I consider myself a client side guy. I arrived there rather by accident – I was one of the least experienced (in terms of years worked) members of a team that was slated to build the company’s first Java based web application. When it came time to break the overall group into small teams, the three greenest (myself included) staffers were assigned to the client tier. I guess that sent a subtle message – the stuff the user would actually see wasn’t all that important so put the junior team members there. Ironically enough, the three of us also had the majority of the OO experience on the team (can you say procedural Java?)…but that’s a matter for another blog.
Oddly, we did spend a fair amount of effort on the user interface and we spent a remarkable amount of time doing usability testing. We had a fantastic UI architect that worked really hard to come up with a look and feel that was consistent between IE and Netscape (ah, the glory days of the late 90′s and serious browser incompatibilities – I love the smell of browser checks in the morning!) For reasons that still escape me, we actual brought in a rather pricey IBM usability expert to help us test the app and it was at this stage of my career where I discovered the joy of paper based prototypes (otherwise known as low-fidelity or low-fis).
The nice man from IBM taught a few of us how to moderate testing sessions.

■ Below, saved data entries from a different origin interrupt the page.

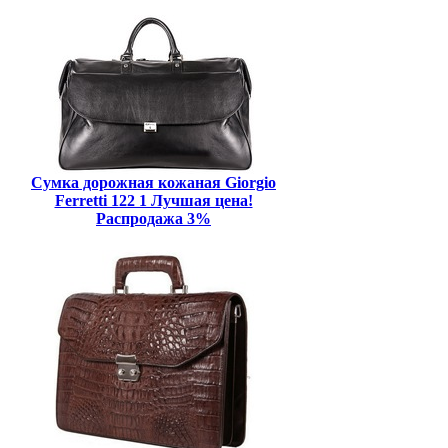
Сумка дорожная кожаная Giorgio
Ferretti 122 1 Лучшая цена!
Распродажа 3%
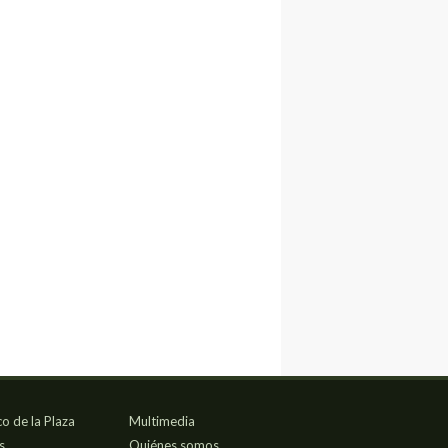
co de la Plaza
Multimedia
s
Quiénes somos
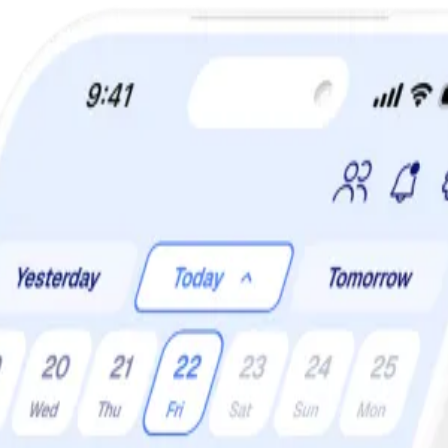
a din viktminskningsresa nu! Spara 50% när du tecknar 12 månaders m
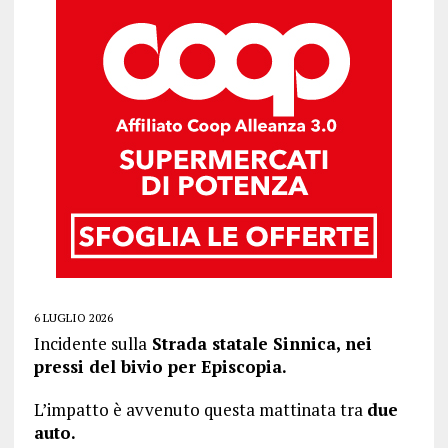
6 LUGLIO 2026
Incidente sulla
Strada statale Sinnica, nei
pressi del bivio per Episcopia.
L’impatto è avvenuto questa mattinata tra
due
auto.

He told us to remind users that *they* weren’t being tested, that failures were actually our mistakes in the design. He taught us how to let users struggle, that telling them what to do meant, again, that we’d failed. We were coached on encouraging users into thinking aloud about their experience and tell us how they expected the app to work. But the most important thing he taught was that users lie. OK, he didn’t say it quite that way but it’s like Mom always said: “actions speak louder than words.” What a user says rarely matches what a user actually does. It’s why asking a user what they do day to day just doesn’t work – you need to actually observe them in their natural habitat (it’s kind of like being an anthropologist though truthfully it’s more like ethnography).

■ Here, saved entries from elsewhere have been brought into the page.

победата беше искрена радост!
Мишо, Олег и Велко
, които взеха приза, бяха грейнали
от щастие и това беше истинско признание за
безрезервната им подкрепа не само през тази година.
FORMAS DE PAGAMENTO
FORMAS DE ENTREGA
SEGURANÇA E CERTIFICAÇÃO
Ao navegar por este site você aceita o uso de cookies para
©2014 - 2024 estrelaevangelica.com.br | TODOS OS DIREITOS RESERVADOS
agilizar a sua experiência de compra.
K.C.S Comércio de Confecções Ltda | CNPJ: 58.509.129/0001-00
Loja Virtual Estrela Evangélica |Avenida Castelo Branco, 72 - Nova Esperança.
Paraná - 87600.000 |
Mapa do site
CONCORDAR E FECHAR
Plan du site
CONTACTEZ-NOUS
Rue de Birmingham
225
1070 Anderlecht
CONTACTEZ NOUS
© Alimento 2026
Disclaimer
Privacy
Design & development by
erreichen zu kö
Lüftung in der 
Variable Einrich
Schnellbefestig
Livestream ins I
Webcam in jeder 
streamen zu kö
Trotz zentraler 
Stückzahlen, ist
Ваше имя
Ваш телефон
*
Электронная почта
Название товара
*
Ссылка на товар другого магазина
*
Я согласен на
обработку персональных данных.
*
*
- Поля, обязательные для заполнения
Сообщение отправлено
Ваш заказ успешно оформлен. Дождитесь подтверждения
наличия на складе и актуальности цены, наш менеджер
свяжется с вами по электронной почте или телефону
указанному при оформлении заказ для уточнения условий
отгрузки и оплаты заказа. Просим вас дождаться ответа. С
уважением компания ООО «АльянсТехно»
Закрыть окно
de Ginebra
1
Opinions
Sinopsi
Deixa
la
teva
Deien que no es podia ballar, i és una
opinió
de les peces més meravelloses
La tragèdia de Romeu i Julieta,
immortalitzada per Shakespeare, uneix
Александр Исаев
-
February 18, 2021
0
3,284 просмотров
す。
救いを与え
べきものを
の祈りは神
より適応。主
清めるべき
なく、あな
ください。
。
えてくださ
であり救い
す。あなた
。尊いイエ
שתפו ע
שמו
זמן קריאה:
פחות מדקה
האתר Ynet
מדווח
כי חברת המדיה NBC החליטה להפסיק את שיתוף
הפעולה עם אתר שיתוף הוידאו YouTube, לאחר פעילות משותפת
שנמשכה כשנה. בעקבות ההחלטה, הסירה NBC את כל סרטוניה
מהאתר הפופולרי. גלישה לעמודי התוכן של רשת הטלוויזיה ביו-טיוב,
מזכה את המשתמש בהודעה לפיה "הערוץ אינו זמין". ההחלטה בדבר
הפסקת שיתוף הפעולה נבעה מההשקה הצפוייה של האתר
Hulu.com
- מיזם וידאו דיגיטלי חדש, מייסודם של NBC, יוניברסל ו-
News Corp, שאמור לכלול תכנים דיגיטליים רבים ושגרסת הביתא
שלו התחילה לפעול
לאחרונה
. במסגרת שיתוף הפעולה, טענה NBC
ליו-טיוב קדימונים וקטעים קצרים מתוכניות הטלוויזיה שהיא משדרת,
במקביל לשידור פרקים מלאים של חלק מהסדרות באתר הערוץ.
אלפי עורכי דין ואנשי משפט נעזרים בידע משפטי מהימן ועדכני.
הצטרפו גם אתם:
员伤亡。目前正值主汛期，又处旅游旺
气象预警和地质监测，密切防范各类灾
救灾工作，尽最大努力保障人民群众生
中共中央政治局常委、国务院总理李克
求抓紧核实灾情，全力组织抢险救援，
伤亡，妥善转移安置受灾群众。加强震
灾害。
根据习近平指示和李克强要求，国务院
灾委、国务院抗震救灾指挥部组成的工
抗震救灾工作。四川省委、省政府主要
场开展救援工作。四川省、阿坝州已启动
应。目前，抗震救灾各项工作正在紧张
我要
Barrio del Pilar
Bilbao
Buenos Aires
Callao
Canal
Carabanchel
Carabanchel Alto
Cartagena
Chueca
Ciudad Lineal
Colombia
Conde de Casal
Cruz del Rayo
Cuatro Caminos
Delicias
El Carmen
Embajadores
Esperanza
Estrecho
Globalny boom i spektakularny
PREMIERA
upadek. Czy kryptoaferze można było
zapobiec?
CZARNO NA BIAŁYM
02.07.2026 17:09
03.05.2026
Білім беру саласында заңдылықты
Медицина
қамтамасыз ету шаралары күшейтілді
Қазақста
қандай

I’m not advocating that we completely ignore customer and I don’t mean to imply that they deliberately mislead us (well some do) but yes, listening to users is harmful. According to Nielsen, the First Rule of Usability? Don’t Listen to Users. Those of us that spend an inordinate amount of time dealing with ephemeral stuff like code are pretty good at working with abstractions (though we don’t hold a candle to those theoretical physicist types…) however, the average user has a hard time imagining what might be. Not to quote Kathy twice in one paragraph, but there is some quantum mechanics at work here. Again, actions and words don’t always match up – many of us respond to a kind of social calculus and consciously or not, we seek approval by giving people the answers that we think they want.
Of course what users want will be impacted by what we give them. It’s one of the main reasons heavyweight methodologies just don’t work – the feedback loop is too long and it gets short circuited by a desire to resist change. I used to think that my customers were just neurotic – we’d go build what they asked for, show it to them, then they’d say “it’s all wrong – change it.” It was considered rude to point out that we’d built exactly what they asked for…

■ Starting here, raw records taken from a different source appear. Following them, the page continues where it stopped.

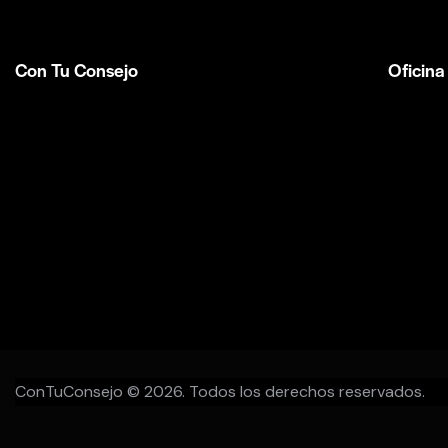
Con Tu Consejo
Oficina
Somos el centro de capacitación en
México
consejería bíblica
en español más
Av Tlaco
completo e influyente a nivel internacional.
Queréta
Formamos parte de la
ACBC
.
+52 44
ConTuConsejo
© 2026. Todos los derechos reservados.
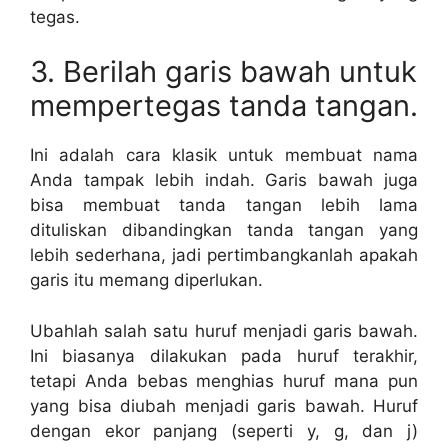
tegas.
3. Berilah garis bawah untuk
mempertegas tanda tangan.
Ini adalah cara klasik untuk membuat nama
Anda tampak lebih indah. Garis bawah juga
bisa membuat tanda tangan lebih lama
dituliskan dibandingkan tanda tangan yang
lebih sederhana, jadi pertimbangkanlah apakah
garis itu memang diperlukan.
Ubahlah salah satu huruf menjadi garis bawah.
Ini biasanya dilakukan pada huruf terakhir,
tetapi Anda bebas menghias huruf mana pun
yang bisa diubah menjadi garis bawah. Huruf
dengan ekor panjang (seperti y, g, dan j)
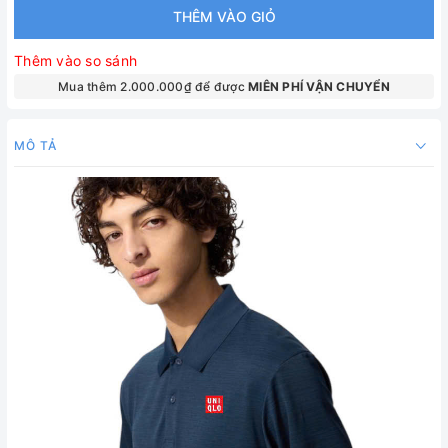
THÊM VÀO GIỎ
Thêm vào so sánh
Mua thêm 2.000.000₫ để được
MIÊN PHÍ VẬN CHUYỂN
MÔ TẢ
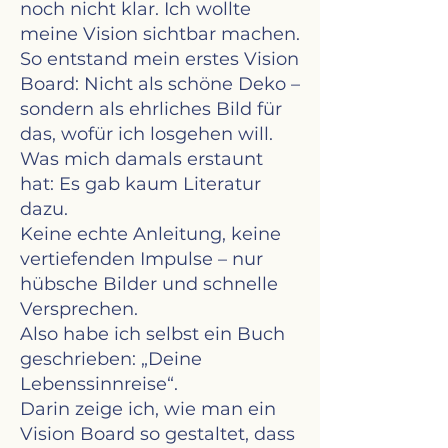
noch nicht klar. Ich wollte
meine Vision sichtbar machen.
So entstand mein erstes Vision
Board: Nicht als schöne Deko –
sondern als ehrliches Bild für
das, wofür ich losgehen will.
Was mich damals erstaunt
hat: Es gab kaum Literatur
dazu.
Keine echte Anleitung, keine
vertiefenden Impulse – nur
hübsche Bilder und schnelle
Versprechen.
Also habe ich selbst ein Buch
geschrieben: „Deine
Lebenssinnreise“.
Darin zeige ich, wie man ein
Vision Board so gestaltet, dass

I realize now that this is completely natural, my users were just reacting to what we were building. This is the fundamental strength of having frequent releases, customers get something to work with earlier and they can make adjustments to what they are asking for. Fundamentally, this is more efficient: if you’ve only spent a week or two developing a feature and discovered that it’s not useful, so what, you’ve only lost a couple of weeks. If you wait 18 months to discover that, well, you’ve just wasted a ton of money.
So, (mostly) don’t listen to what your users say. Watch what they do – get in front of real live users and watch them work. Asking what they do isn’t sufficient, a lot of times you’ll either get an incomplete answer (do you remember what you did yesterday morning?) or you’ll get the party line answer (well, this is what we are supposed to do). Don’t settle for the manager or the VP, even if they were the best at doing “foo” five years ago, things have probably changed (plus they probably wrote the proverbial book on doing the job and they misguidedly belief this is how things are actually done). So get out there and do some good old fashioned observation. If you’re lucky you might just build something people will actually use.